Debugging is not testing but always occurs as a consequence of testing.4 Referring to figure, the debugging process begins with the execution of a test case. Results are assessed and a lack of correspondence between expected and actual performance is encountered. In many cases, the noncorresponding data are a symptom of an underlying cause as yet hidden. The debugging process attempts to match symptom with cause, thereby leading to error correction.

The debugging process will always have one of two outcomes: (1) the cause will be found and corrected, or (2) the cause will not be found. In the latter case, the person performing debugging may suspect a cause, design a test case to help validate that suspicion, and work toward error correction in an iterative fashion.

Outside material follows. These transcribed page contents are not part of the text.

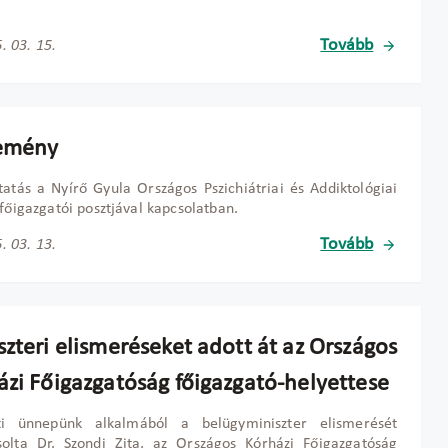
Tovább
. 03. 15.
emény
tatás a Nyírő Gyula Országos Pszichiátriai és Addiktológiai
 főigazgatói posztjával kapcsolatban.
Tovább
. 03. 13.
zteri elismeréseket adott át az Országos
ázi Főigazgatóság főigazgató-helyettese
i ünnepünk alkalmából a belügyminiszter elismerését
solta Dr. Szondi Zita, az Országos Kórházi Főigazgatóság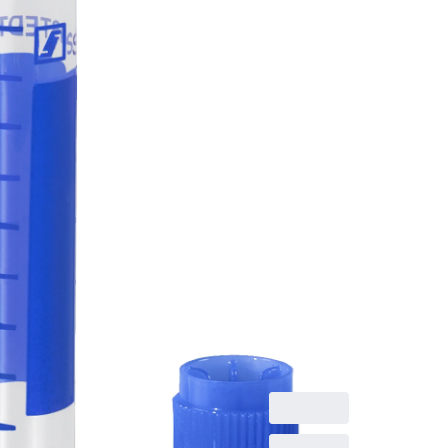
100 Stück
/Beutel
Schraubröhre,
Arbeitsvolumen: 5 ml,
(LxØ): 75 x 13 mm,
Rundboden,
transparent, Material:
PP, mit Druck,
Etikett/Druck: blau,
mit Skalierung,
Verschluss beiliegend,
blau, 100
Stück/Beutel, 1.000
Stück/Karton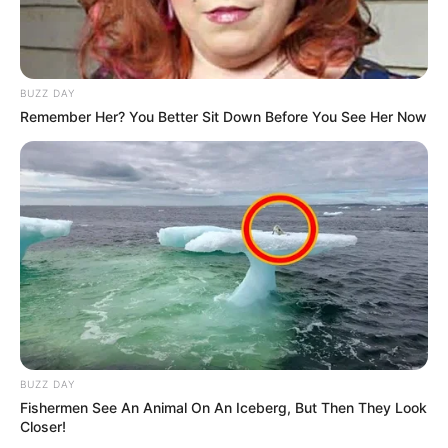
BUZZ DAY
Remember Her? You Better Sit Down Before You See Her Now
BUZZ DAY
Fishermen See An Animal On An Iceberg, But Then They Look
Closer!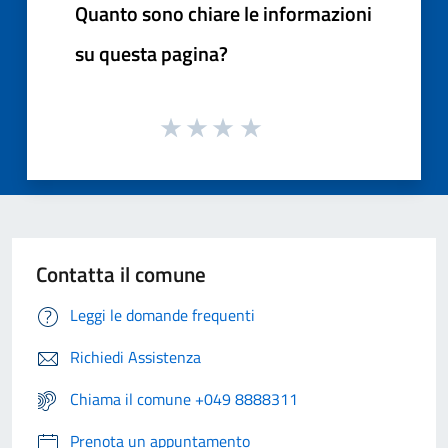
Quanto sono chiare le informazioni
su questa pagina?
Contatta il comune
Leggi le domande frequenti
Richiedi Assistenza
Chiama il comune +049 8888311
Prenota un appuntamento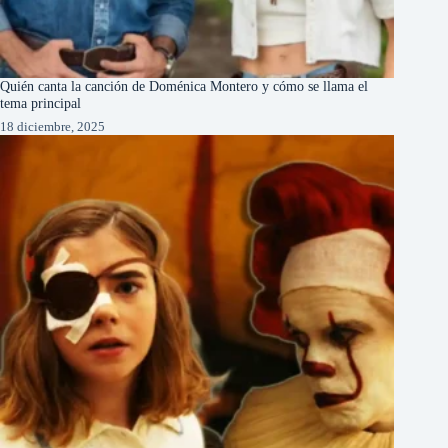
Quién canta la canción de Doménica Montero y cómo se llama el
tema principal
18 diciembre, 2025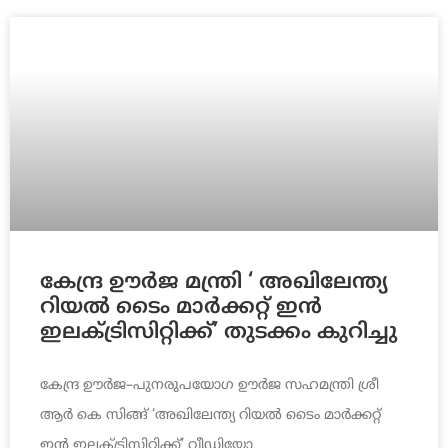
കേന്ദ്ര ഊർജ മന്ത്രി ‘ അഖിലേന്ത്യ
റിയൽ ടൈം മാർക്കറ്റ് ഇൻ
ഇലക്‌ട്രിസിറ്റിക്ക്’ തുടക്കം കുറിച്ചു
കേന്ദ്ര ഊർജ–പുനരുപയോഗ ഊർജ സഹമന്ത്രി ശ്രീ
ആർ കെ സിങ്ങ്‌ ‘അഖിലേന്ത്യ റിയൽ ടൈം മാർക്കറ്റ്
ഇൻ ഇലക്‌ട്രിസിറ്റിക്ക്‌’ വീഡിയോ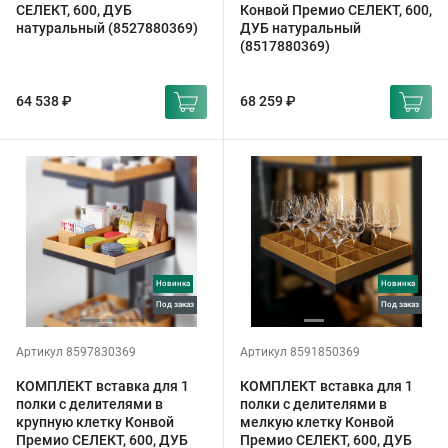
СЕЛЕКТ, 600, ДУБ
Конвой Премио СЕЛЕКТ, 600,
натуральный (8527880369)
ДУБ натуральный
(8517880369)
64 538 ₽
68 259 ₽
Новинка
Новинка
под заказ
под заказ
Артикул 8597830369
Артикул 8591850369
КОМПЛЕКТ вставка для 1
КОМПЛЕКТ вставка для 1
полки с делителями в
полки с делителями в
крупную клетку Конвой
мелкую клетку Конвой
Премио СЕЛЕКТ, 600, ДУБ
Премио СЕЛЕКТ, 600, ДУБ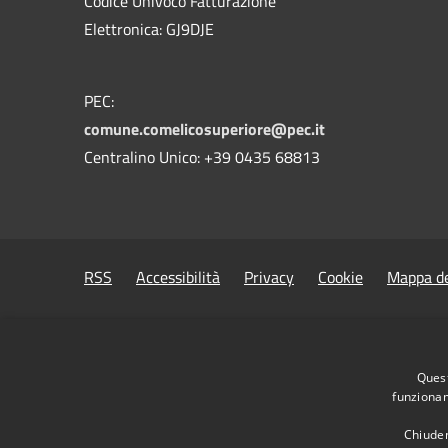
Codice Univoco Fatturazione
Elettronica: GJ9DJE
PEC:
comune.comelicosuperiore@pec.it
Centralino Unico: +39 0435 68813
RSS
Accessibilità
Privacy
Cookie
Mappa de
Quest
funzionam
Chiuden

In all likelihood, human psychology  has more to do with an answer than software technology. However, a few characteristics of bugs provide some clues:

1. The symptom and the cause may be geographically remote. That is, the symptom may appear in one part of a program, while the cause may actually be located at a site that is far removed. Highly coupled program structures exacerbate this situation.
2. The symptom may disappear (temporarily) when another error is corrected.
3. The symptom may actually be caused by nonerrors (e.g., round-off inaccuracies).
4. The symptom may be caused by human error that is not easily traced.
5. The symptom may be a result of timing problems, rather than processing problems.
6. It may be difficult to accurately reproduce input conditions (e.g., a real-time application in which input ordering is indeterminate).
7. The symptom may be intermittent. This is particularly common in embedded systems that couple hardware and software inextricably.
8. The symptom may be due to causes that are distributed across a number of tasks running on different processors.

During debugging, we encounter errors that range from mildly annoying (e.g., an incorrect output format) to catastrophic (e.g. the system fails, causing serious economic or physical damage). As the consequences of an error increase, the amount of pressure to find the cause also increases. Often, pressure sometimes forces a software developer to fix one error and at the same time introduce two more.
Refer slide # 69 onwards.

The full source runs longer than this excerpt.